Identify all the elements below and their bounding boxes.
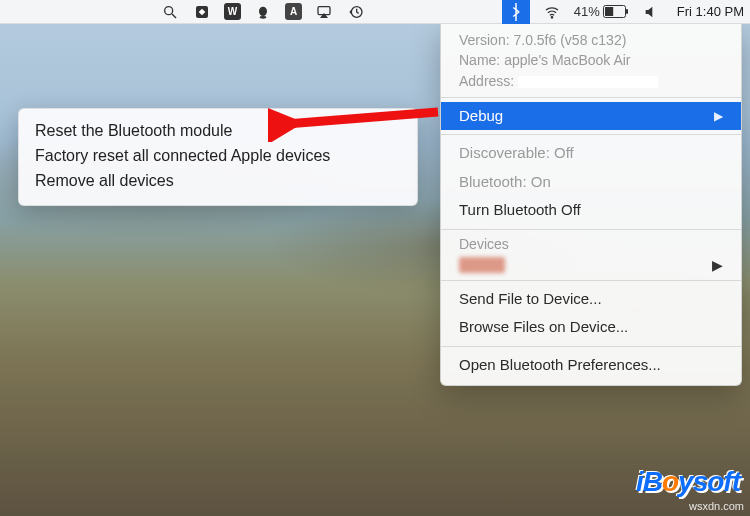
wifi-icon[interactable] (542, 2, 562, 22)
menu-separator (441, 280, 741, 281)
svg-line-11 (286, 112, 438, 124)
annotation-arrow (268, 102, 448, 142)
speaker-icon[interactable] (641, 2, 661, 22)
menu-item-open-prefs[interactable]: Open Bluetooth Preferences... (441, 351, 741, 380)
submenu-item-remove-all[interactable]: Remove all devices (35, 169, 401, 194)
timemachine-icon[interactable] (346, 2, 366, 22)
menu-item-label: Debug (459, 105, 503, 128)
watermark-site: wsxdn.com (689, 500, 744, 512)
watermark-brand: iBoysoft (636, 466, 740, 498)
qq-icon[interactable] (253, 2, 273, 22)
input-method-icon[interactable] (192, 2, 212, 22)
svg-line-1 (172, 14, 176, 18)
menu-item-discoverable: Discoverable: Off (441, 139, 741, 168)
redacted-device-name (459, 257, 505, 273)
redacted-address (518, 76, 658, 88)
device-row[interactable]: ▶ (441, 254, 741, 276)
menu-item-turn-off[interactable]: Turn Bluetooth Off (441, 196, 741, 225)
bluetooth-menu: Version: 7.0.5f6 (v58 c132) Name: apple'… (440, 24, 742, 386)
svg-point-7 (551, 16, 552, 17)
menubar: W A 41% Fri 1:40 PM (0, 0, 750, 24)
spotlight-icon[interactable] (160, 2, 180, 22)
menu-item-browse-files[interactable]: Browse Files on Device... (441, 313, 741, 342)
bt-version-line: Version: 7.0.5f6 (v58 c132) (459, 30, 723, 50)
menubar-right: 41% Fri 1:40 PM (502, 0, 744, 24)
bt-info-block: Version: 7.0.5f6 (v58 c132) Name: apple'… (441, 24, 741, 93)
battery-percent: 41% (574, 4, 600, 19)
menu-item-debug[interactable]: Debug ▶ (441, 102, 741, 131)
menu-item-bluetooth-state: Bluetooth: On (441, 168, 741, 197)
app-a-icon[interactable]: A (285, 3, 302, 20)
svg-rect-10 (626, 9, 628, 14)
airplay-icon[interactable] (314, 2, 334, 22)
chevron-right-icon: ▶ (712, 257, 723, 273)
bluetooth-icon[interactable] (502, 0, 530, 24)
svg-point-4 (260, 16, 267, 19)
svg-rect-9 (605, 7, 613, 16)
menu-separator (441, 229, 741, 230)
wps-icon[interactable]: W (224, 3, 241, 20)
battery-status[interactable]: 41% (574, 4, 629, 19)
svg-point-3 (259, 6, 267, 15)
chevron-right-icon: ▶ (714, 107, 723, 125)
submenu-item-factory-reset[interactable]: Factory reset all connected Apple device… (35, 144, 401, 169)
svg-point-0 (165, 6, 173, 14)
menu-separator (441, 97, 741, 98)
menubar-left: W A (160, 2, 366, 22)
menu-separator (441, 134, 741, 135)
menu-item-send-file[interactable]: Send File to Device... (441, 285, 741, 314)
menubar-clock[interactable]: Fri 1:40 PM (673, 4, 744, 19)
menu-separator (441, 346, 741, 347)
devices-header: Devices (441, 234, 741, 254)
bt-address-line: Address: (459, 71, 723, 91)
bt-name-line: Name: apple's MacBook Air (459, 50, 723, 70)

WHAT TO WORK ON -
The entries above should be given again exactly, minus any pictures.

SOLUTION FOR THIS PROBLEM -
Identify all the elements below and their bounding boxes.
wifi-icon[interactable] (542, 2, 562, 22)
menu-separator (441, 280, 741, 281)
svg-line-11 (286, 112, 438, 124)
annotation-arrow (268, 102, 448, 142)
speaker-icon[interactable] (641, 2, 661, 22)
menu-item-open-prefs[interactable]: Open Bluetooth Preferences... (441, 351, 741, 380)
submenu-item-remove-all[interactable]: Remove all devices (35, 169, 401, 194)
timemachine-icon[interactable] (346, 2, 366, 22)
menu-item-label: Debug (459, 105, 503, 128)
watermark-site: wsxdn.com (689, 500, 744, 512)
watermark-brand: iBoysoft (636, 466, 740, 498)
qq-icon[interactable] (253, 2, 273, 22)
input-method-icon[interactable] (192, 2, 212, 22)
svg-line-1 (172, 14, 176, 18)
menu-item-discoverable: Discoverable: Off (441, 139, 741, 168)
redacted-device-name (459, 257, 505, 273)
redacted-address (518, 76, 658, 88)
device-row[interactable]: ▶ (441, 254, 741, 276)
menu-item-turn-off[interactable]: Turn Bluetooth Off (441, 196, 741, 225)
bluetooth-menu: Version: 7.0.5f6 (v58 c132) Name: apple'… (440, 24, 742, 386)
svg-point-7 (551, 16, 552, 17)
menubar: W A 41% Fri 1:40 PM (0, 0, 750, 24)
spotlight-icon[interactable] (160, 2, 180, 22)
menu-item-browse-files[interactable]: Browse Files on Device... (441, 313, 741, 342)
bt-version-line: Version: 7.0.5f6 (v58 c132) (459, 30, 723, 50)
menubar-right: 41% Fri 1:40 PM (502, 0, 744, 24)
bt-info-block: Version: 7.0.5f6 (v58 c132) Name: apple'… (441, 24, 741, 93)
battery-percent: 41% (574, 4, 600, 19)
menu-item-debug[interactable]: Debug ▶ (441, 102, 741, 131)
menu-item-bluetooth-state: Bluetooth: On (441, 168, 741, 197)
app-a-icon[interactable]: A (285, 3, 302, 20)
svg-rect-10 (626, 9, 628, 14)
airplay-icon[interactable] (314, 2, 334, 22)
chevron-right-icon: ▶ (712, 257, 723, 273)
bluetooth-icon[interactable] (502, 0, 530, 24)
svg-point-4 (260, 16, 267, 19)
svg-rect-9 (605, 7, 613, 16)
menu-separator (441, 229, 741, 230)
wps-icon[interactable]: W (224, 3, 241, 20)
battery-status[interactable]: 41% (574, 4, 629, 19)
svg-point-3 (259, 6, 267, 15)
chevron-right-icon: ▶ (714, 107, 723, 125)
submenu-item-factory-reset[interactable]: Factory reset all connected Apple device… (35, 144, 401, 169)
svg-point-0 (165, 6, 173, 14)
menu-separator (441, 97, 741, 98)
menubar-left: W A (160, 2, 366, 22)
menu-separator (441, 134, 741, 135)
menu-item-send-file[interactable]: Send File to Device... (441, 285, 741, 314)
menubar-clock[interactable]: Fri 1:40 PM (673, 4, 744, 19)
menu-separator (441, 346, 741, 347)
devices-header: Devices (441, 234, 741, 254)
bt-address-line: Address: (459, 71, 723, 91)
bt-name-line: Name: apple's MacBook Air (459, 50, 723, 70)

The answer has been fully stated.